(Saved entries)
# # #

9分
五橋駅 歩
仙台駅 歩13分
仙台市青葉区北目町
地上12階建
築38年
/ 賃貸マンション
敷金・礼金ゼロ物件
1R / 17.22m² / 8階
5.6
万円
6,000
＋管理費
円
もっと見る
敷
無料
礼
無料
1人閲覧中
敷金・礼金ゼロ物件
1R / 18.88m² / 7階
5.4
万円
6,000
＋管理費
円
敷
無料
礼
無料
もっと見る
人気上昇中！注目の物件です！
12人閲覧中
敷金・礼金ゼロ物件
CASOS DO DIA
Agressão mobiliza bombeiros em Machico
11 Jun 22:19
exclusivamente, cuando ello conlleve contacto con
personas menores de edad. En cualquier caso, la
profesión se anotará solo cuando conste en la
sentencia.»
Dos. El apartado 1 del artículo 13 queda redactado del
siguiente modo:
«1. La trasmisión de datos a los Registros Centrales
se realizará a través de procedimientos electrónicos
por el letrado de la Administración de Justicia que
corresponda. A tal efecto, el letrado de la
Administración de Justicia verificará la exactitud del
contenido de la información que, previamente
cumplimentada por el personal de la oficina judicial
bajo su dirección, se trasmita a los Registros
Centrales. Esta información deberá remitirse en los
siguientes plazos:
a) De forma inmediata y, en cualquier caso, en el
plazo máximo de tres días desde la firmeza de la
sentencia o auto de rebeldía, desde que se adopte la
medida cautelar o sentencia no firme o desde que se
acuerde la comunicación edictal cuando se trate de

# # #

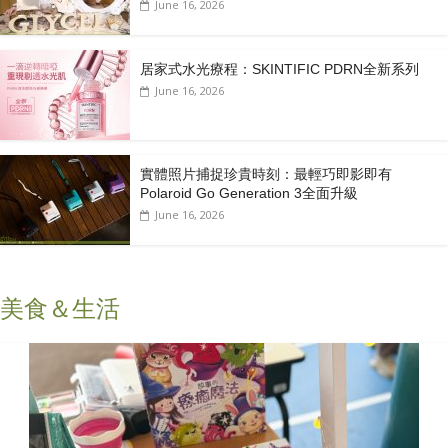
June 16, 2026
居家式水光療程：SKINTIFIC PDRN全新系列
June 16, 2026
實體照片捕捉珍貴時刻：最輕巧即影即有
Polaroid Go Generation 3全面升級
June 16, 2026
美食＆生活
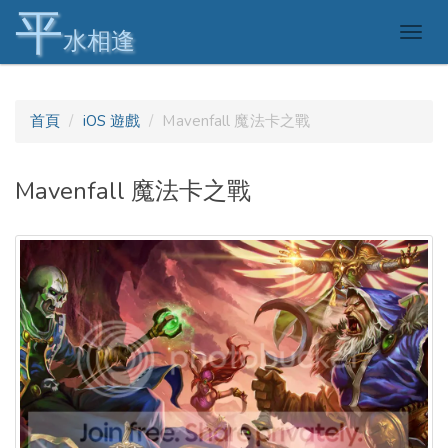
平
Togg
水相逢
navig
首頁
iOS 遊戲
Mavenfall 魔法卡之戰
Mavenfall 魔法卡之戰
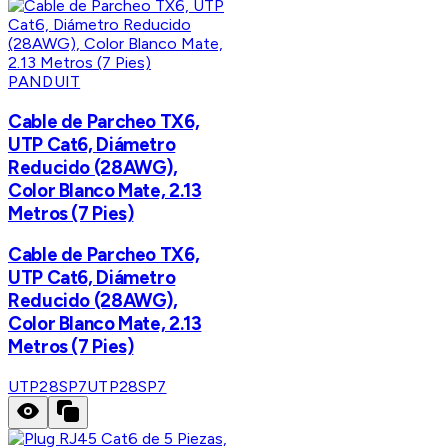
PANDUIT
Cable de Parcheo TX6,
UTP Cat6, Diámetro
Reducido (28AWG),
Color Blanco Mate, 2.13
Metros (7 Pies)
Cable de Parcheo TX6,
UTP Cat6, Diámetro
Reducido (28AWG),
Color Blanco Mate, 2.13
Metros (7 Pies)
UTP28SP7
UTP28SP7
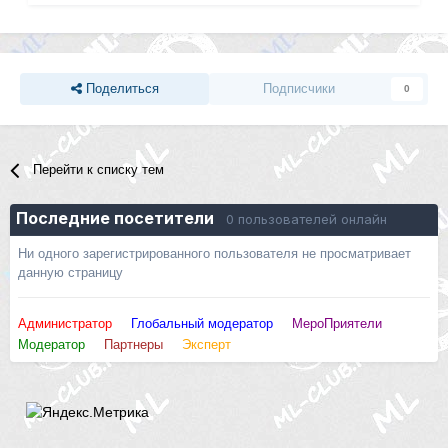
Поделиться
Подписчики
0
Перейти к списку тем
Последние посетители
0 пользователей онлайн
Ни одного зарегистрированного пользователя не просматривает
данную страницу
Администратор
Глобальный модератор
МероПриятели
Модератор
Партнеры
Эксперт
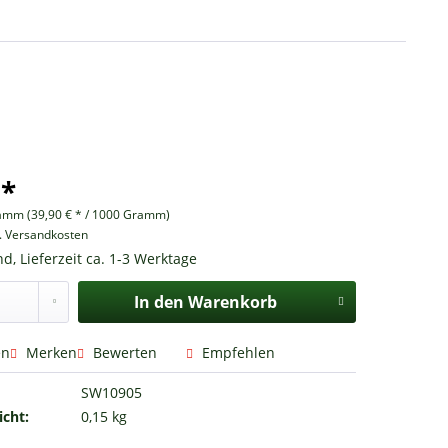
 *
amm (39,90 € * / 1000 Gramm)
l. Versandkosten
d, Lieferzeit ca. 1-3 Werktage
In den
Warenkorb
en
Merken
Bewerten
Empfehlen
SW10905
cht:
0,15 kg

# # #

### Problem requirements:
All lines with the string "cuando" must be copied from the data.

### Expected output:
exclusivamente, cuando ello conlleve contacto con
profesión se anotará solo cuando conste en la
acuerde la comunicación edictal cuando se trate de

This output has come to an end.